── Records to process
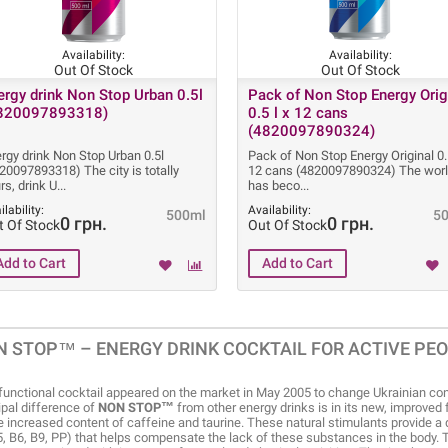
Availability:
Availability:
Out Of Stock
Out Of Stock
ergy drink Non Stop Urban 0.5l
Pack of Non Stop Energy Orig
820097893318)
0.5 l x 12 cans
(4820097890324)
rgy drink Non Stop Urban 0.5l
Pack of Non Stop Energy Original 0.5
20097893318) The city is totally
12 cans (4820097890324) The wor
rs, drink U
has beco
ilability:
Availability:
500ml
5
0 грн.
0 грн.
t Of Stock
Out Of Stock
N STOP™ – ENERGY DRINK COCKTAIL FOR ACTIVE PE
functional cocktail appeared on the market in May 2005 to change Ukrainian con
ipal difference of
NON STOP™
from other energy drinks is in its new, improved 
e increased content of caffeine and taurine. These natural stimulants provide a
5, B6, B9, PP) that helps compensate the lack of these substances in the body.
────
What is being asked:
Write the records out exactly once more, leaving off the pictures.

Answer below:
Availability:
Availability:
Out Of Stock
Out Of Stock
ergy drink Non Stop Urban 0.5l
Pack of Non Stop Energy Orig
820097893318)
0.5 l x 12 cans
(4820097890324)
rgy drink Non Stop Urban 0.5l
Pack of Non Stop Energy Original 0.5
20097893318) The city is totally
12 cans (4820097890324) The wor
rs, drink U
has beco
ilability:
Availability:
500ml
5
0 грн.
0 грн.
t Of Stock
Out Of Stock
N STOP™ – ENERGY DRINK COCKTAIL FOR ACTIVE PE
functional cocktail appeared on the market in May 2005 to change Ukrainian con
ipal difference of
NON STOP™
from other energy drinks is in its new, improved 
e increased content of caffeine and taurine. These natural stimulants provide a
5, B6, B9, PP) that helps compensate the lack of these substances in the body.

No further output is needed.